=== Task directions ===
The lines wanted are those from the one containing "うだったから、とりあえず一番安いと" to the last line of the entries below; output them exactly, leaving out pictures.

(Dataset items)
:::::

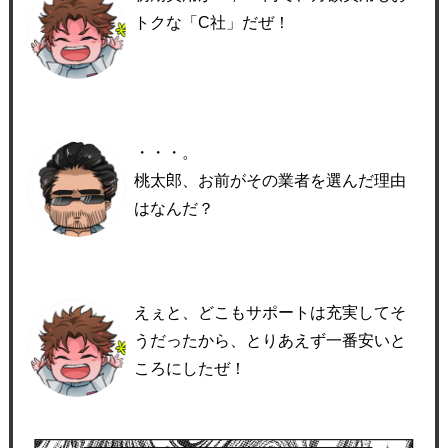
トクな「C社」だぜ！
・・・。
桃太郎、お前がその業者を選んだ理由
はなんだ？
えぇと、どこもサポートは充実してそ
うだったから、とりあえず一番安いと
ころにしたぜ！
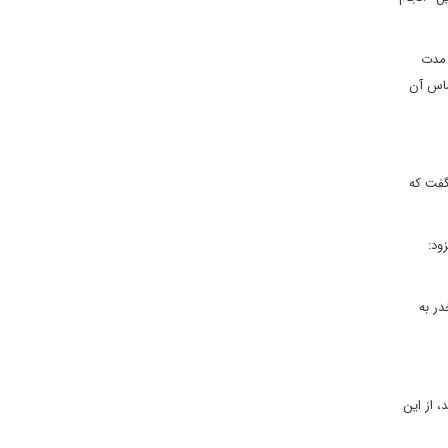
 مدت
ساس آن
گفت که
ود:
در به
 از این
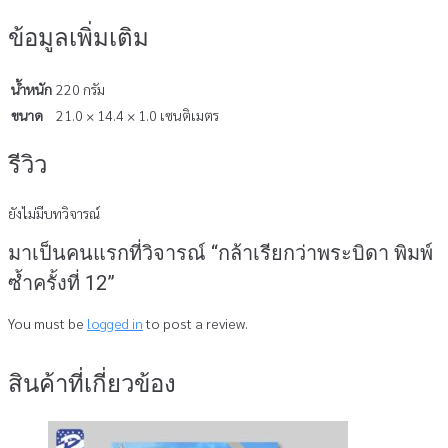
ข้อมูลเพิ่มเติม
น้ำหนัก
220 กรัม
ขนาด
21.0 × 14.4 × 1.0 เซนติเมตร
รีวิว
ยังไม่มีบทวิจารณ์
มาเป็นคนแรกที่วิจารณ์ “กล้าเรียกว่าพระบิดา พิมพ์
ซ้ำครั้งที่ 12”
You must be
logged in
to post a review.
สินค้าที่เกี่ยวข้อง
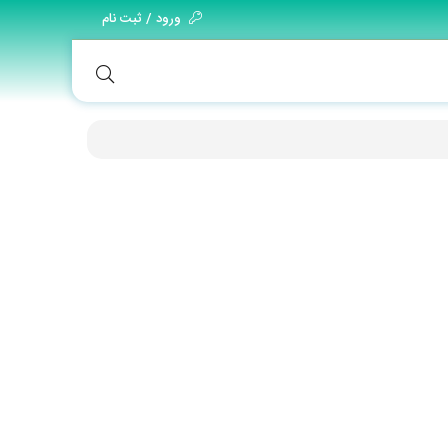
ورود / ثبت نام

:::::

=== Exercise answer ===
うだったから、とりあえず一番安いと
ころにしたぜ！
 مدت
ساس آن
گفت که
ود:
در به
 از این
ข้อมูลเพิ่มเติม
น้ำหนัก
220 กรัม
ขนาด
21.0 × 14.4 × 1.0 เซนติเมตร
รีวิว
ยังไม่มีบทวิจารณ์
มาเป็นคนแรกที่วิจารณ์ “กล้าเรียกว่าพระบิดา พิมพ์
ซ้ำครั้งที่ 12”
You must be
logged in
to post a review.
สินค้าที่เกี่ยวข้อง
ورود / ثبت نام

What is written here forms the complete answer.